» **What you are asked to do**
Here the job is to retype the data word for word while leaving the pictures aside.

====== Source data

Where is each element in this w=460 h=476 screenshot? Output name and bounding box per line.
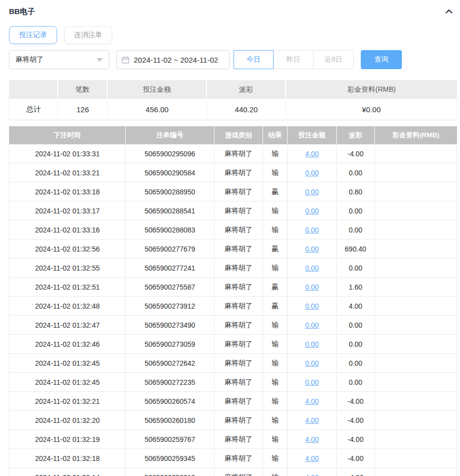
game-type-cell: 麻将胡了 (214, 468, 263, 476)
game-type-cell: 麻将胡了 (214, 297, 263, 316)
payout-cell: 0.80 (337, 182, 375, 201)
summary-total-payout: 440.20 (207, 99, 286, 120)
bonus-cell (375, 240, 457, 259)
bet-amount-link[interactable]: 4.00 (305, 416, 319, 424)
bet-amount-cell: 0.00 (288, 201, 337, 220)
bet-time-cell: 2024-11-02 01:32:20 (9, 411, 126, 430)
table-row: 2024-11-02 01:32:145065900258912麻将胡了输4.0… (9, 468, 457, 476)
bet-amount-link[interactable]: 0.00 (305, 378, 319, 386)
order-number-cell: 5065900273912 (126, 297, 214, 316)
chevron-up-icon[interactable] (444, 7, 454, 17)
bet-time-cell: 2024-11-02 01:32:46 (9, 335, 126, 354)
order-number-cell: 5065900290584 (126, 163, 214, 182)
summary-table: 笔数 投注金额 派彩 彩金资料(RMB) 总计 126 456.00 440.2… (9, 80, 457, 120)
quick-yesterday-button[interactable]: 昨日 (274, 50, 314, 69)
bet-amount-link[interactable]: 0.00 (305, 207, 319, 215)
summary-header-count: 笔数 (58, 80, 108, 99)
summary-header-row: 笔数 投注金额 派彩 彩金资料(RMB) (9, 80, 457, 99)
bet-amount-link[interactable]: 0.00 (305, 283, 319, 291)
quick-today-button[interactable]: 今日 (234, 50, 274, 69)
bet-amount-cell: 0.00 (288, 182, 337, 201)
records-header-order-number: 注单编号 (126, 126, 214, 144)
bet-time-cell: 2024-11-02 01:32:55 (9, 259, 126, 278)
result-cell: 输 (263, 468, 288, 476)
bet-amount-link[interactable]: 0.00 (305, 188, 319, 196)
game-select[interactable]: 麻将胡了 (9, 50, 109, 69)
bet-amount-link[interactable]: 4.00 (305, 454, 319, 462)
bet-amount-cell: 0.00 (288, 278, 337, 297)
bet-time-cell: 2024-11-02 01:32:14 (9, 468, 126, 476)
result-cell: 赢 (263, 278, 288, 297)
bet-amount-link[interactable]: 4.00 (305, 150, 319, 158)
records-tbody: 2024-11-02 01:33:315065900295096麻将胡了输4.0… (9, 144, 457, 476)
tab-bet-records[interactable]: 投注记录 (9, 26, 57, 44)
bet-amount-link[interactable]: 0.00 (305, 169, 319, 177)
table-row: 2024-11-02 01:33:215065900290584麻将胡了输0.0… (9, 163, 457, 182)
game-type-cell: 麻将胡了 (214, 259, 263, 278)
quick-8days-button[interactable]: 近8日 (314, 50, 354, 69)
bet-amount-cell: 0.00 (288, 220, 337, 240)
payout-cell: -4.00 (337, 468, 375, 476)
table-row: 2024-11-02 01:32:185065900259345麻将胡了输4.0… (9, 449, 457, 468)
bet-amount-link[interactable]: 4.00 (305, 397, 319, 405)
payout-cell: 0.00 (337, 316, 375, 335)
bonus-cell (375, 373, 457, 392)
bet-amount-cell: 0.00 (288, 354, 337, 373)
bet-amount-link[interactable]: 0.00 (305, 245, 319, 253)
bet-amount-cell: 4.00 (288, 144, 337, 163)
bet-amount-link[interactable]: 0.00 (305, 226, 319, 234)
table-row: 2024-11-02 01:33:185065900288950麻将胡了赢0.0… (9, 182, 457, 201)
summary-total-row: 总计 126 456.00 440.20 ¥0.00 (9, 99, 457, 120)
table-row: 2024-11-02 01:32:465065900273059麻将胡了输0.0… (9, 335, 457, 354)
table-row: 2024-11-02 01:32:475065900273490麻将胡了输0.0… (9, 316, 457, 335)
order-number-cell: 5065900272235 (126, 373, 214, 392)
game-type-cell: 麻将胡了 (214, 201, 263, 220)
bet-amount-link[interactable]: 0.00 (305, 321, 319, 329)
order-number-cell: 5065900273059 (126, 335, 214, 354)
quick-date-group: 今日 昨日 近8日 (234, 50, 354, 69)
bet-amount-cell: 0.00 (288, 297, 337, 316)
bet-amount-link[interactable]: 0.00 (305, 264, 319, 272)
result-cell: 输 (263, 354, 288, 373)
bet-amount-link[interactable]: 0.00 (305, 340, 319, 348)
bet-amount-cell: 4.00 (288, 430, 337, 449)
bet-time-cell: 2024-11-02 01:32:48 (9, 297, 126, 316)
bet-amount-link[interactable]: 4.00 (305, 435, 319, 443)
result-cell: 输 (263, 449, 288, 468)
game-type-cell: 麻将胡了 (214, 335, 263, 354)
order-number-cell: 5065900288950 (126, 182, 214, 201)
query-button[interactable]: 查询 (361, 50, 402, 69)
records-table: 下注时间 注单编号 游戏类别 结果 投注金额 派彩 彩金资料(RMB) 2024… (9, 126, 457, 476)
tab-cancelled-orders[interactable]: 连消注单 (64, 26, 112, 44)
game-type-cell: 麻将胡了 (214, 240, 263, 259)
order-number-cell: 5065900295096 (126, 144, 214, 163)
table-row: 2024-11-02 01:32:455065900272235麻将胡了输0.0… (9, 373, 457, 392)
bet-amount-link[interactable]: 0.00 (305, 359, 319, 367)
date-range-input[interactable]: 2024-11-02 ~ 2024-11-02 (116, 50, 229, 69)
result-cell: 赢 (263, 182, 288, 201)
bonus-cell (375, 430, 457, 449)
panel-header: BB电子 (9, 6, 457, 17)
summary-header-bet-amount: 投注金额 (108, 80, 207, 99)
summary-total-count: 126 (58, 99, 108, 120)
bonus-cell (375, 449, 457, 468)
result-cell: 输 (263, 259, 288, 278)
bet-amount-cell: 4.00 (288, 468, 337, 476)
bet-amount-cell: 0.00 (288, 240, 337, 259)
tab-bar: 投注记录 连消注单 (9, 26, 457, 44)
payout-cell: 4.00 (337, 297, 375, 316)
table-row: 2024-11-02 01:33:315065900295096麻将胡了输4.0… (9, 144, 457, 163)
payout-cell: -4.00 (337, 411, 375, 430)
summary-header-empty (9, 80, 58, 99)
bonus-cell (375, 468, 457, 476)
game-type-cell: 麻将胡了 (214, 430, 263, 449)
bet-time-cell: 2024-11-02 01:32:19 (9, 430, 126, 449)
game-type-cell: 麻将胡了 (214, 392, 263, 411)
game-type-cell: 麻将胡了 (214, 316, 263, 335)
result-cell: 赢 (263, 297, 288, 316)
game-type-cell: 麻将胡了 (214, 354, 263, 373)
bet-amount-link[interactable]: 4.00 (305, 473, 319, 476)
order-number-cell: 5065900259345 (126, 449, 214, 468)
bet-amount-cell: 0.00 (288, 373, 337, 392)
bet-amount-link[interactable]: 0.00 (305, 302, 319, 310)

============

» **Task answer**
Where is each element in this w=460 h=476 screenshot? Output name and bounding box per line.
game-type-cell: 麻将胡了 (214, 468, 263, 476)
game-type-cell: 麻将胡了 (214, 297, 263, 316)
payout-cell: 0.80 (337, 182, 375, 201)
summary-total-payout: 440.20 (207, 99, 286, 120)
bonus-cell (375, 240, 457, 259)
bet-amount-link[interactable]: 4.00 (305, 416, 319, 424)
bet-amount-cell: 0.00 (288, 201, 337, 220)
bet-time-cell: 2024-11-02 01:32:20 (9, 411, 126, 430)
table-row: 2024-11-02 01:32:145065900258912麻将胡了输4.0… (9, 468, 457, 476)
bet-amount-link[interactable]: 0.00 (305, 378, 319, 386)
order-number-cell: 5065900273912 (126, 297, 214, 316)
chevron-up-icon[interactable] (444, 7, 454, 17)
bet-time-cell: 2024-11-02 01:32:46 (9, 335, 126, 354)
order-number-cell: 5065900290584 (126, 163, 214, 182)
summary-table: 笔数 投注金额 派彩 彩金资料(RMB) 总计 126 456.00 440.2… (9, 80, 457, 120)
quick-yesterday-button[interactable]: 昨日 (274, 50, 314, 69)
bet-amount-link[interactable]: 0.00 (305, 207, 319, 215)
summary-header-count: 笔数 (58, 80, 108, 99)
summary-header-row: 笔数 投注金额 派彩 彩金资料(RMB) (9, 80, 457, 99)
bet-amount-link[interactable]: 0.00 (305, 283, 319, 291)
quick-today-button[interactable]: 今日 (234, 50, 274, 69)
bet-amount-cell: 0.00 (288, 182, 337, 201)
records-header-order-number: 注单编号 (126, 126, 214, 144)
bet-time-cell: 2024-11-02 01:32:55 (9, 259, 126, 278)
result-cell: 输 (263, 468, 288, 476)
bet-amount-link[interactable]: 0.00 (305, 188, 319, 196)
game-select[interactable]: 麻将胡了 (9, 50, 109, 69)
bet-amount-link[interactable]: 4.00 (305, 454, 319, 462)
bet-amount-cell: 0.00 (288, 278, 337, 297)
bet-time-cell: 2024-11-02 01:32:14 (9, 468, 126, 476)
result-cell: 赢 (263, 278, 288, 297)
bet-amount-link[interactable]: 4.00 (305, 150, 319, 158)
records-tbody: 2024-11-02 01:33:315065900295096麻将胡了输4.0… (9, 144, 457, 476)
tab-bet-records[interactable]: 投注记录 (9, 26, 57, 44)
bet-amount-link[interactable]: 0.00 (305, 169, 319, 177)
table-row: 2024-11-02 01:33:215065900290584麻将胡了输0.0… (9, 163, 457, 182)
game-type-cell: 麻将胡了 (214, 259, 263, 278)
quick-8days-button[interactable]: 近8日 (314, 50, 354, 69)
bet-amount-cell: 0.00 (288, 220, 337, 240)
payout-cell: -4.00 (337, 468, 375, 476)
table-row: 2024-11-02 01:32:185065900259345麻将胡了输4.0… (9, 449, 457, 468)
bet-amount-link[interactable]: 4.00 (305, 397, 319, 405)
payout-cell: 0.00 (337, 316, 375, 335)
bonus-cell (375, 373, 457, 392)
bet-amount-cell: 0.00 (288, 354, 337, 373)
bet-amount-link[interactable]: 0.00 (305, 245, 319, 253)
bet-amount-cell: 4.00 (288, 144, 337, 163)
bet-amount-link[interactable]: 0.00 (305, 226, 319, 234)
table-row: 2024-11-02 01:33:185065900288950麻将胡了赢0.0… (9, 182, 457, 201)
summary-total-row: 总计 126 456.00 440.20 ¥0.00 (9, 99, 457, 120)
table-row: 2024-11-02 01:32:465065900273059麻将胡了输0.0… (9, 335, 457, 354)
table-row: 2024-11-02 01:32:475065900273490麻将胡了输0.0… (9, 316, 457, 335)
order-number-cell: 5065900272235 (126, 373, 214, 392)
game-type-cell: 麻将胡了 (214, 201, 263, 220)
bet-amount-link[interactable]: 0.00 (305, 321, 319, 329)
order-number-cell: 5065900273059 (126, 335, 214, 354)
quick-date-group: 今日 昨日 近8日 (234, 50, 354, 69)
bet-amount-cell: 0.00 (288, 297, 337, 316)
bet-amount-link[interactable]: 0.00 (305, 264, 319, 272)
result-cell: 输 (263, 354, 288, 373)
bet-amount-link[interactable]: 0.00 (305, 340, 319, 348)
bet-amount-cell: 4.00 (288, 430, 337, 449)
bet-time-cell: 2024-11-02 01:32:48 (9, 297, 126, 316)
bet-amount-link[interactable]: 4.00 (305, 435, 319, 443)
result-cell: 输 (263, 449, 288, 468)
game-type-cell: 麻将胡了 (214, 335, 263, 354)
order-number-cell: 5065900288950 (126, 182, 214, 201)
query-button[interactable]: 查询 (361, 50, 402, 69)
records-table: 下注时间 注单编号 游戏类别 结果 投注金额 派彩 彩金资料(RMB) 2024… (9, 126, 457, 476)
tab-cancelled-orders[interactable]: 连消注单 (64, 26, 112, 44)
game-type-cell: 麻将胡了 (214, 240, 263, 259)
order-number-cell: 5065900295096 (126, 144, 214, 163)
table-row: 2024-11-02 01:32:455065900272235麻将胡了输0.0… (9, 373, 457, 392)
bet-amount-link[interactable]: 0.00 (305, 359, 319, 367)
date-range-input[interactable]: 2024-11-02 ~ 2024-11-02 (116, 50, 229, 69)
result-cell: 赢 (263, 182, 288, 201)
bonus-cell (375, 430, 457, 449)
panel-header: BB电子 (9, 6, 457, 17)
summary-header-bet-amount: 投注金额 (108, 80, 207, 99)
summary-total-count: 126 (58, 99, 108, 120)
bonus-cell (375, 449, 457, 468)
result-cell: 输 (263, 259, 288, 278)
bet-amount-cell: 4.00 (288, 468, 337, 476)
bet-amount-cell: 0.00 (288, 240, 337, 259)
tab-bar: 投注记录 连消注单 (9, 26, 457, 44)
payout-cell: 4.00 (337, 297, 375, 316)
table-row: 2024-11-02 01:33:315065900295096麻将胡了输4.0… (9, 144, 457, 163)
payout-cell: -4.00 (337, 411, 375, 430)
summary-header-empty (9, 80, 58, 99)
bonus-cell (375, 468, 457, 476)
game-type-cell: 麻将胡了 (214, 430, 263, 449)
bet-time-cell: 2024-11-02 01:32:19 (9, 430, 126, 449)
game-type-cell: 麻将胡了 (214, 392, 263, 411)
game-type-cell: 麻将胡了 (214, 316, 263, 335)
result-cell: 赢 (263, 297, 288, 316)
game-type-cell: 麻将胡了 (214, 354, 263, 373)
bet-amount-link[interactable]: 4.00 (305, 473, 319, 476)
order-number-cell: 5065900259345 (126, 449, 214, 468)
bet-amount-cell: 0.00 (288, 373, 337, 392)
bet-amount-link[interactable]: 0.00 (305, 302, 319, 310)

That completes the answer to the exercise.